Speaker or Narrator, and Point of View
The poet (Moore)
Form and Meter
Free verse
Metaphors and Similes
Simile:
-"the blades of the oars / moving together like the feet of water spiders"
Metaphor:
-the grave is, clearly, a metaphor for the sea. A grave is a dark, deep place for the dead; it is claustrophobic, closed. It connotes fear, horror, incomprehensibility. Describing the sea as a grave, then, gives it the same characteristics and allows us to ruminate on its unfathomable depths.

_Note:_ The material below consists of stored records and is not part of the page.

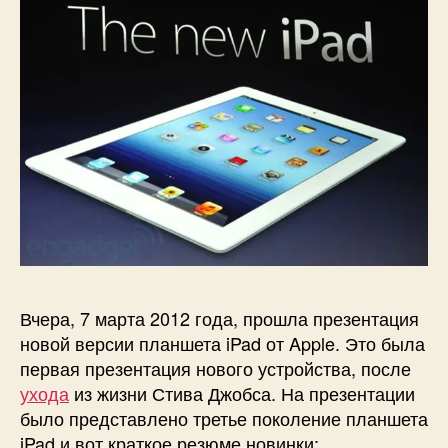
Вчера, 7 марта 2012 года, прошла презентация
новой версии планшета iPad от Apple. Это была
первая презентация нового устройства, после
ухода
из жизни Стива Джобса. На презентации
было представлено третье поколение планшета
iPad и вот краткое резюме новинки:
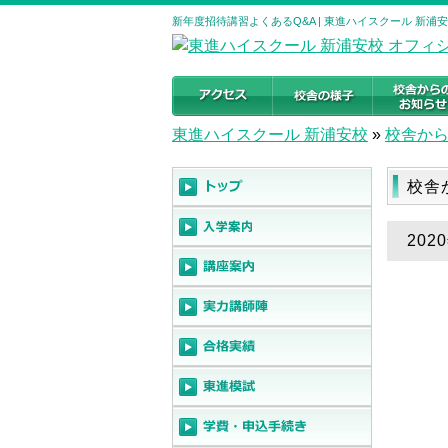
新年度招待講習よくあるQ&A | 東進ハイスクール 新
東進ハイスクール 新浦安校
»
校舎か
校舎
20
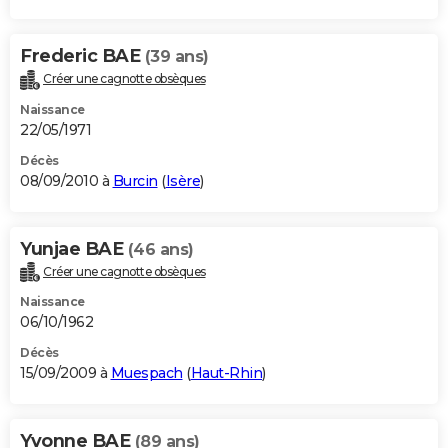
Frederic BAE
(39 ans)
Créer une cagnotte obsèques
Naissance
22/05/1971
Décès
08/09/2010 à
Burcin
(
Isère
)
Yunjae BAE
(46 ans)
Créer une cagnotte obsèques
Naissance
06/10/1962
Décès
15/09/2009 à
Muespach
(
Haut-Rhin
)
Yvonne BAE
(89 ans)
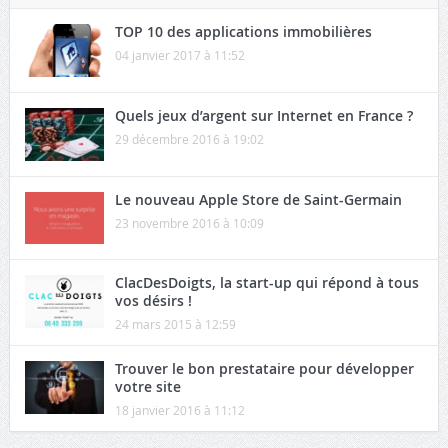
TOP 10 des applications immobilières
04 janvier 2017 à 11:52
Quels jeux d’argent sur Internet en France ?
29 décembre 2016 à 19:02
Le nouveau Apple Store de Saint-Germain
23 novembre 2016 à 10:09
ClacDesDoigts, la start-up qui répond à tous
vos désirs !
24 mars 2015 à 12:59
Trouver le bon prestataire pour développer
votre site
18 janvier 2016 à 11:12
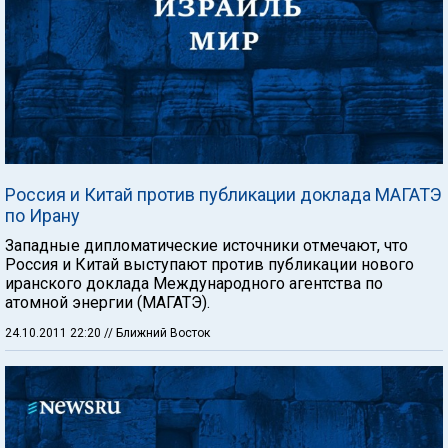
Россия и Китай против публикации доклада МАГАТЭ
по Ирану
Западные дипломатические источники отмечают, что
Россия и Китай выступают против публикации нового
иранского доклада Международного агентства по
атомной энергии (МАГАТЭ).
24.10.2011 22:20
// Ближний Восток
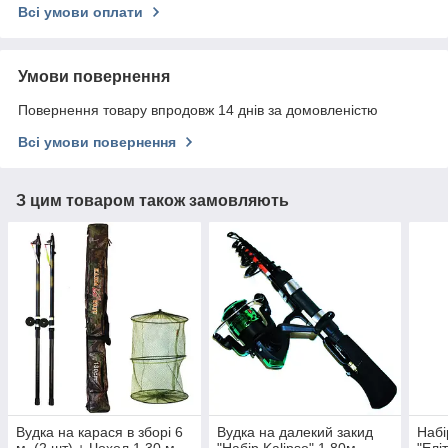
Всі умови оплати
Умови повернення
Повернення товару впродовж 14 днів за домовленістю
Всі умови повернення
З цим товаром також замовляють
Вудка на карася в зборі 6
Вудка на далекий закид
Набі
м. (2 шт) + Чохол 1.30 м.
"Набір Kalipso" 1.80м
"Елі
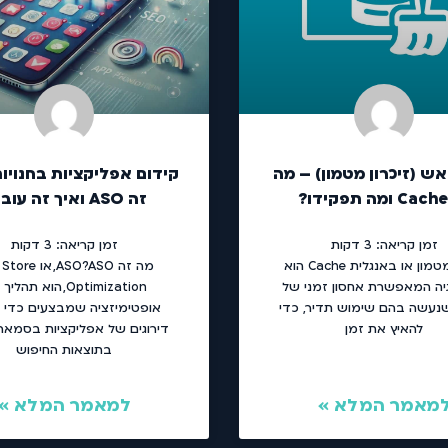
אש (זיכרון מטמון) – מה
קידום אפליקציות בחנויו
זה ASO ואיך זה עובד?
זמן קריאה:
3
דקות
זמן קריאה:
3
דקות
זיכרון מטמון או באנגלית Cache הוא
מה זה ASO?ASO, א
גיה המאפשרת אחסון זמני של
Optimization, הוא תהל
שנעשה בהם שימוש תדיר, כדי
אופטימיזציה שמבצעים כדי 
להאיץ את זמן
דירוגים של אפליקציות בסמאר
בתוצאות החיפוש
מאמר המלא »
למאמר המלא »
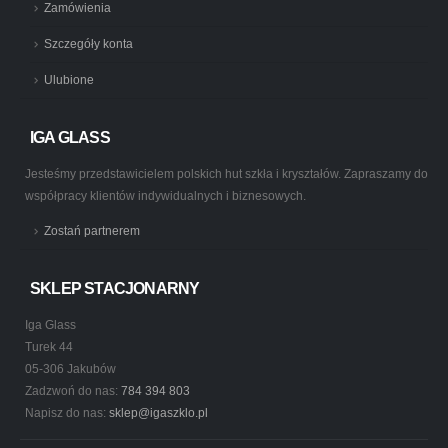
Zamówienia
Szczegóły konta
Ulubione
IGA GLASS
Jesteśmy przedstawicielem polskich hut szkła i kryształów. Zapraszamy do
współpracy klientów indywidualnych i biznesowych.
Zostań partnerem
SKLEP STACJONARNY
Iga Glass
Turek 44
05-306 Jakubów
Zadzwoń do nas:
784 394 803
Napisz do nas:
sklep@igaszklo.pl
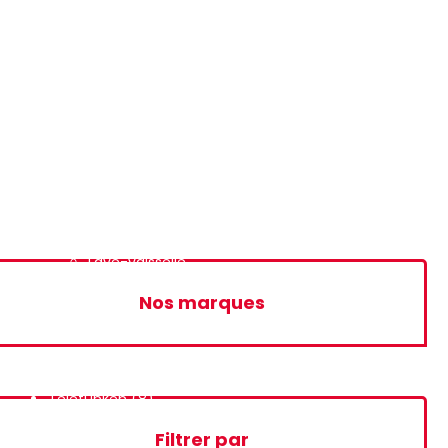
Module Wifi
Chauff-eau
Micro onde
Réfrigerateur
Congélateur
Mini-Bar
2 Portes
Side By Side
Machine à laver
Lave-linge
Lave-vaisselle
Nos marques
Telefunken
(8)
Filtrer par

Alliteration and Assonance
Alliteration:
-"the tortoise shell scourges about the feet of the cliffs"
Irony
-It is ironic that the man, so confident in his physicality and consciousness, is blithely unaware of the true nature of the sea. He stares at it if he understands it, not knowing that "there are others besides you who have worn that look," and are now mere bones.
Genre
Poetry
Setting
The beach
Tone
annoyed; sardonic; meditative
Protagonist and Antagonist
Pro: Moore, the sea Ant: ignorant humans (men)
Major Conflict
If man will realize the truth regarding the sea's power over and utter disregard towards him.
Climax
There is not a true climax, but the closest thing is when Moore abruptly announces that the sea is a "well excavated grave." She then proceeds to spend the rest of the poem explaining (obliquely, of course) what she means by that.
Foreshadowing
n/a
Understatement
-"looking as if it were not that ocean in which / dropped things are bound to sink" refers to death
Allusions
n/a
Metonymy and Synecdoche
n/a
Personification
-"the sea is a collector"
-"the wrinkles progress among themselves in a phalanx"
Hyperbole
n/a
Onomatopoeia
-"rustle"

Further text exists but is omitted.